The problem: Extract the line that contains "Ajouter au panier" and every line after it through the end of the records below, exactly as written, leaving out any pictures.

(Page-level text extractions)
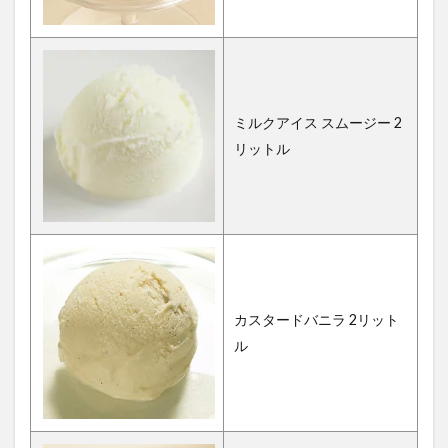
ミルクアイス スムージー 2
リットル
カスタードバニラ 2リット
ル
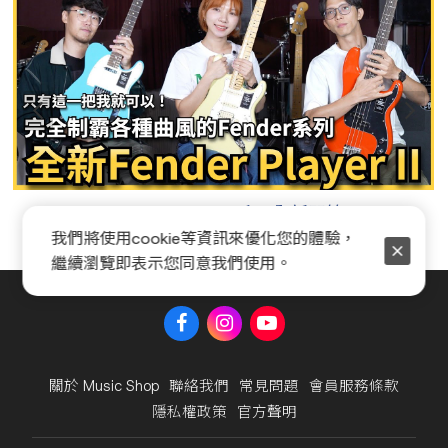
Fender Player II 系列全新開箱
我們將使用cookie等資訊來優化您的體驗，
繼續瀏覽即表示您同意我們使用。
關於 Music Shop
聯絡我們
常見問題
會員服務條款
隱私權政策
官方聲明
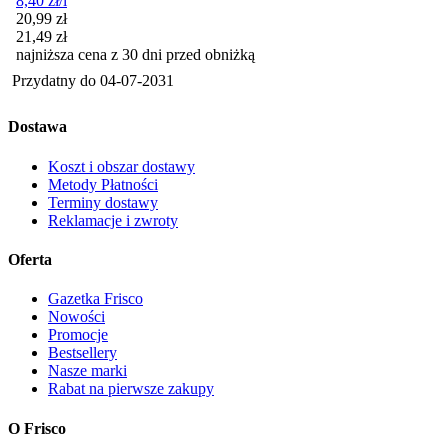
8,40
zł
/l
Cena promocyjna
20,99
zł
21,49
zł
najniższa cena z 30 dni przed obniżką
Przydatny do
04-07-2031
Dostawa
Koszt i obszar dostawy
Metody Płatności
Terminy dostawy
Reklamacje i zwroty
Oferta
Gazetka Frisco
Nowości
Promocje
Bestsellery
Nasze marki
Rabat na pierwsze zakupy
O Frisco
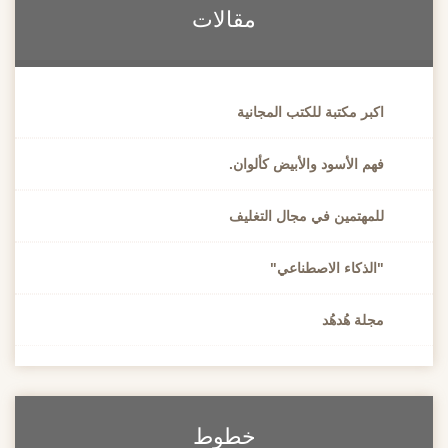
مقالات
اكبر مكتبة للكتب المجانية
فهم الأسود والأبيض كألوان.
للمهتمين في مجال التغليف
"الذكاء الاصطناعي"
مجلة هُدهُد
خطوط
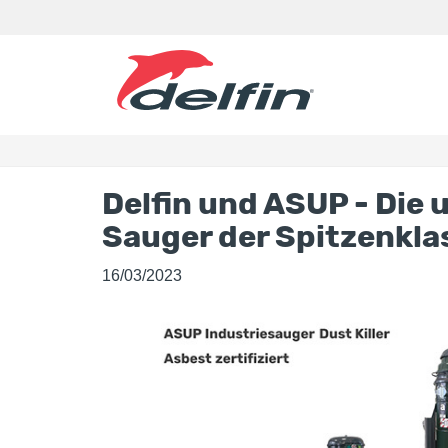
Delfin und ASUP - Die 
Sauger der Spitzenkla
16/03/2023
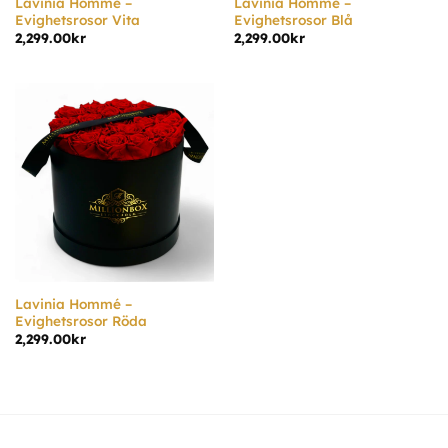
Lavinia Hommé –
Lavinia Hommé –
Evighetsrosor Vita
Evighetsrosor Blå
2,299.00
kr
2,299.00
kr
Lavinia Hommé –
Evighetsrosor Röda
2,299.00
kr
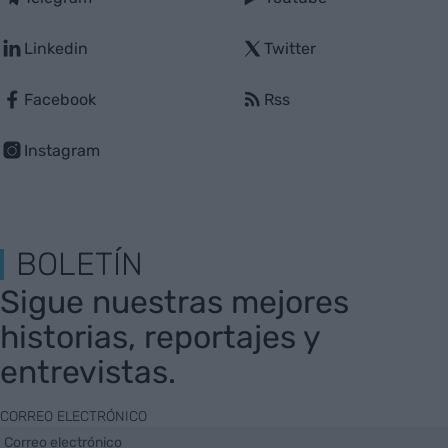
Linkedin
Twitter
Facebook
Rss
Instagram
BOLETÍN
Sigue nuestras mejores
historias, reportajes y
entrevistas.
CORREO ELECTRÓNICO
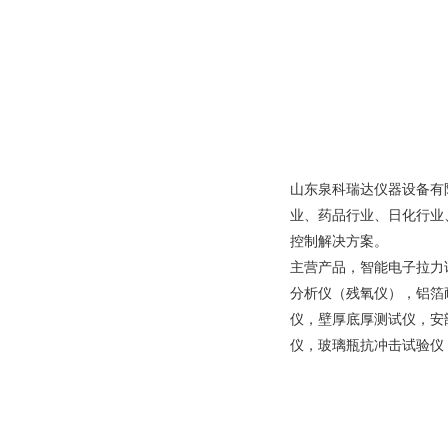
山东泉科瑞达仪器设备有
业、药品行业、日化行业
控制解决方案。
主营产品，智能电子拉力
分析仪（残氧仪），铝箔
仪，壁厚底厚测试仪，安
仪，玻璃瓶抗冲击试验仪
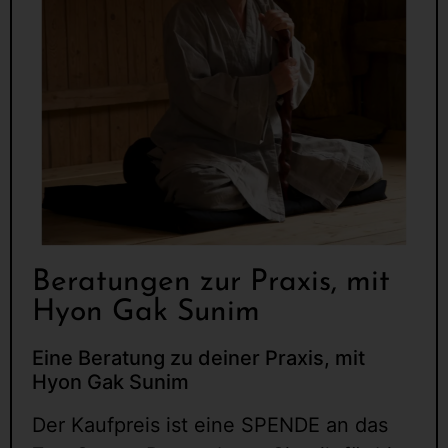
Beratungen zur Praxis, mit
Hyon Gak Sunim
Eine Beratung zu deiner Praxis, mit
Hyon Gak Sunim
Der Kaufpreis ist eine SPENDE an das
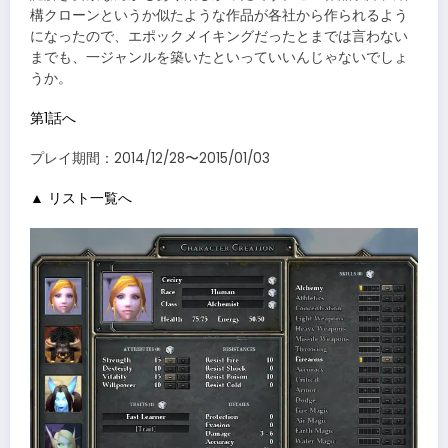
構クローンというか似たような作品が各社から作られるよう
になったので、エポックメイキングだったとまでは言わない
までも、一ジャンルを築いたといっていいんじゃないでしょ
うか。
第1話へ
プレイ期間：2014/12/28〜2015/01/03
▲ リスト一覧へ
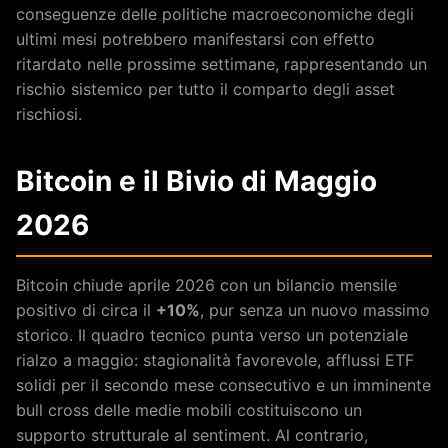
conseguenze delle politiche macroeconomiche degli
ultimi mesi potrebbero manifestarsi con effetto
ritardato nelle prossime settimane, rappresentando un
rischio sistemico per tutto il comparto degli asset
rischiosi.
Bitcoin e il Bivio di Maggio
2026
Bitcoin chiude aprile 2026 con un bilancio mensile
positivo di circa il
+10%
, pur senza un nuovo massimo
storico. Il quadro tecnico punta verso un potenziale
rialzo a maggio: stagionalità favorevole, afflussi ETF
solidi per il secondo mese consecutivo e un imminente
bull cross delle medie mobili costituiscono un
supporto strutturale al sentiment. Al contrario,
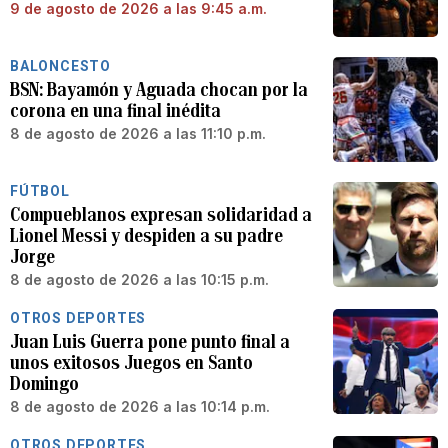
9 de agosto de 2026 a las 9:45 a.m.
BALONCESTO
BSN: Bayamón y Aguada chocan por la
corona en una final inédita
8 de agosto de 2026 a las 11:10 p.m.
FÚTBOL
Compueblanos expresan solidaridad a
Lionel Messi y despiden a su padre
Jorge
8 de agosto de 2026 a las 10:15 p.m.
OTROS DEPORTES
Juan Luis Guerra pone punto final a
unos exitosos Juegos en Santo
Domingo
8 de agosto de 2026 a las 10:14 p.m.
OTROS DEPORTES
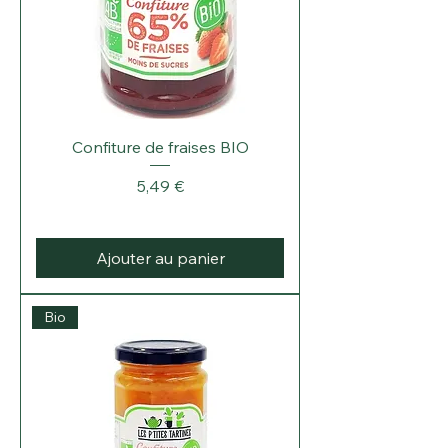
Confiture de fraises BIO
Prix
5,49 €
Ajouter au panier
Bio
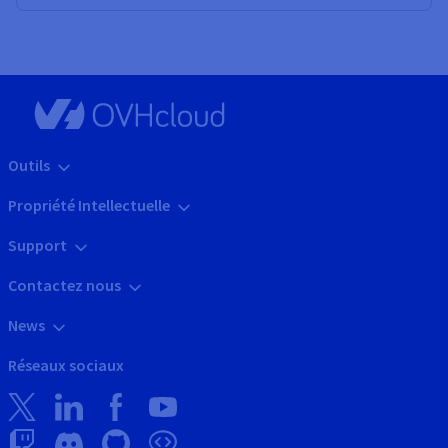
Outils
Propriété Intellectuelle
Support
Contactez nous
News
Réseaux sociaux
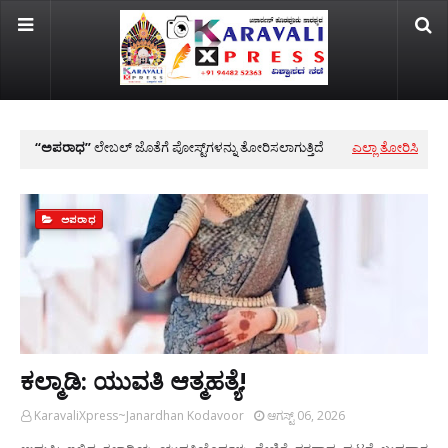
ಅಪರಾಧ
ಲೇಬಲ್ ಜೊತೆಗೆ ಪೋಸ್ಟ್‌ಗಳನ್ನು ತೋರಿಸಲಾಗುತ್ತಿದೆ
ಎಲ್ಲಾ ತೋರಿಸಿ
ಅಪರಾಧ
ಕಲ್ಮಾಡಿ: ಯುವತಿ ಆತ್ಮಹತ್ಯೆ!
KaravaliXpress~Janardhan Kodavoor
ಆಗಸ್ಟ್ 06, 2026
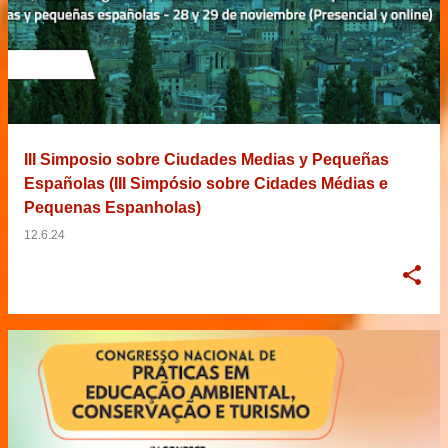
III Simposio sobre Ciudades Medias y Pequeñas
Españolas (III Simpósio sobre Cidades Médias e
Pequenas Espanholas)
12.6.24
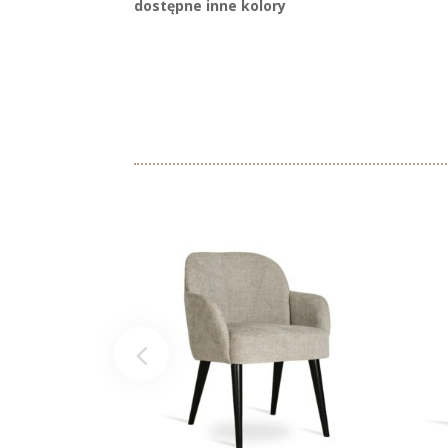
dostępne inne kolory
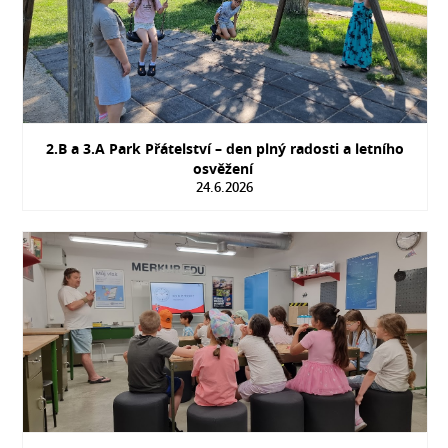
2.B a 3.A Park Přátelství – den plný radosti a letního
osvěžení
24.6.2026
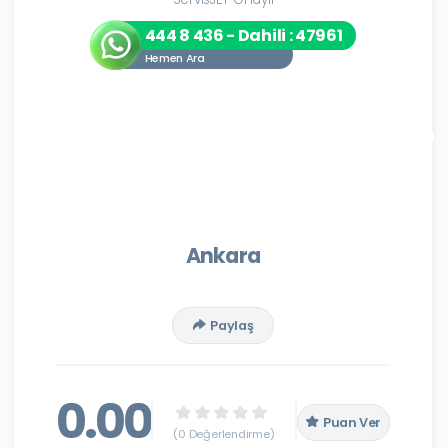
444 8 436 - Dahili : 47961
Hemen Ara
Ankara
Paylaş
0.00
Puan Ver
(0 Değerlendirme)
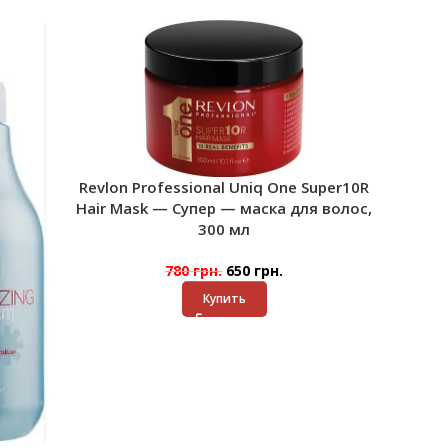
Revlon Professional Uniq One Super10R
Hair Mask — Супер — маска для волос,
300 мл
780
грн.
650
грн.
Купить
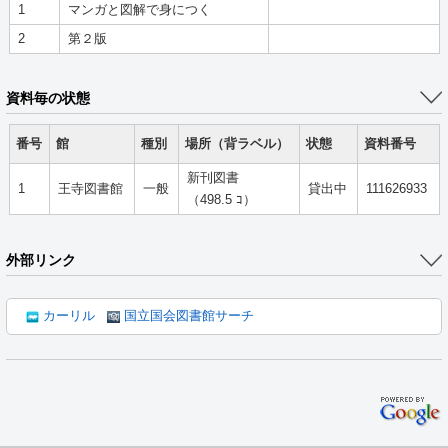
1
マンガと図解で身につく
2
第２版
資料毎の状態
番号
館
種別
場所（背ラベル）
状態
資料番号
新刊図書
1
王寺図書館
一般
貸出中
111626933
（498.5 ｺ）
外部リンク
カーリル
国立国会図書館サーチ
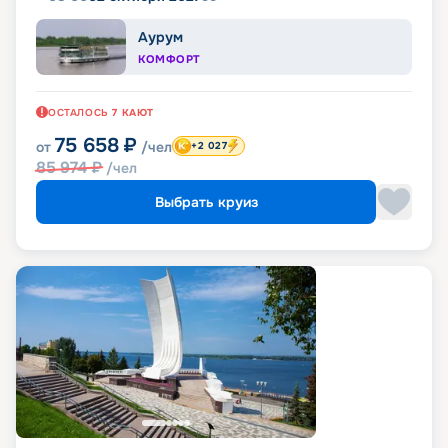
Аурум
КОМФОРТ
ОСТАЛОСЬ
7
КАЮТ
75 658
₽
от
/чел
+2 027
85 974
₽
/чел
Выбрать круиз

Solved exercise:
Ajouter au panier
Bio
Outils
Propriété Intellectuelle
Support
Contactez nous
News
Réseaux sociaux
ಅಪರಾಧ
ಲೇಬಲ್ ಜೊತೆಗೆ ಪೋಸ್ಟ್‌ಗಳನ್ನು ತೋರಿಸಲಾಗುತ್ತಿದೆ
ಎಲ್ಲಾ ತೋರಿಸಿ
ಅಪರಾಧ
ಕಲ್ಮಾಡಿ: ಯುವತಿ ಆತ್ಮಹತ್ಯೆ!
KaravaliXpress~Janardhan Kodavoor
ಆಗಸ್ಟ್ 06, 2026
III Simposio sobre Ciudades Medias y Pequeñas
Españolas (III Simpósio sobre Cidades Médias e
Pequenas Espanholas)
12.6.24
dostępne inne kolory
2.B a 3.A Park Přátelství – den plný radosti a letního
osvěžení
24.6.2026
444 8 436 - Dahili : 47961
Hemen Ara
Ankara
Paylaş
0.00
Puan Ver
(0 Değerlendirme)
Revlon Professional Uniq One Super10R
Hair Mask — Супер — маска для волос,
300 мл
780
грн.
650
грн.
Купить
1
マンガと図解で身につく
2
第２版
資料毎の状態
番号
館
種別
場所（背ラベル）
状態
資料番号
新刊図書
1
王寺図書館
一般
貸出中
111626933
（498.5 ｺ）
外部リンク
カーリル
国立国会図書館サーチ
Аурум
КОМФОРТ
ОСТАЛОСЬ
7
КАЮТ
75 658
₽
от
/чел
+2 027
85 974
₽
/чел
Выбрать круиз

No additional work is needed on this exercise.